Wir wollen unsere Wohnung oder Haus mit Pflanzen verschönern und begrünen.
Auch der Garten soll durch seine schönen Pflanzen wirken.
Aber sind auch alle Pflanzen gut für den Hund? Es gibt einige Giftpflanzen bzw. Pflanzen die für den Hund giftig sind.
Da sollte man überlegen, ob man diese Pflanzen sich wirklich anschafft und vielleicht so im Haus aufstellt, dass der Hund sie nicht erreichen kann.

 

Weitere Informationen zur Hundevergiftung

Sie finden hier weitere, interessante Informationen rund um die Hundevergiftung:

Welche Pflanzen sind Gift für den Hund?

Zimmerpflanzen:

Alpenveilchen

Vor allem in der Knolle des Alpenveilchens finden sich Triterpensaponine, unter anderem das Cyclamin.
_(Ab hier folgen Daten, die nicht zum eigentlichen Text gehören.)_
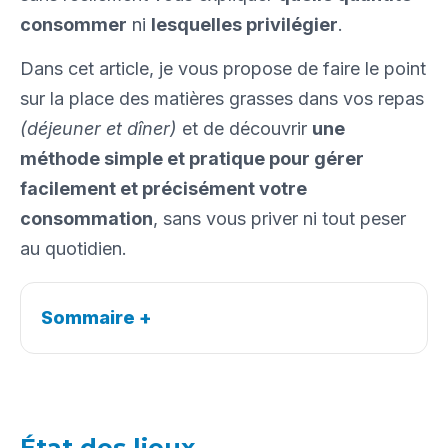
consommer
ni
lesquelles privilégier
.
Dans cet article, je vous propose de faire le point
sur la place des matières grasses dans vos repas
(déjeuner et dîner)
et de découvrir
une
méthode simple et pratique pour gérer
facilement et précisément votre
consommation
, sans vous priver ni tout peser
au quotidien.
Sommaire
+
État des lieux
Bereits 0,2g der Knolle lösen erste Vergiftungserscheinungen aus und 8 g gelten als tödliche Dosis! Bei kleineren Hunden auch weniger. Die Symptome sind Übelkeit und Erbrechen, Schweißausbrüche sowie starke Magenkrämpfe mit Durchfällen. Weiterhin kann der Saft auf offenen Hautstellen des Hundes und in den Augen Entzündungen hervorrufen.

Amaryllis

Die Gefahr der Amaryllis ist ihre große Zwiebel, in der - aber auch in der ganzen Pflanze - verschiedene Alkaloide, Hauptwirkstoff ist das Lycorin beinhaltet sind. Die Pflanze gilt als stark giftig für den Hund. Die Vergiftungserscheinungen sind Erbrechen, erhöhter Speichelfluss, Durchfall und beim Hund treten auch Herzrhythmusstörungen auf. Es kann auch zur Schädigung der Nieren sowie zu Lähmungen kommen. Oft wollen Hunde mit der großen Zwiebel spielen oder buddeln diese aus Blumentöpfen aus. Wenn der Hund dann in die Zwiebel beißt und die freiwerdenden Säfte verschluckt, kommt es rasch zu Vergiftungen.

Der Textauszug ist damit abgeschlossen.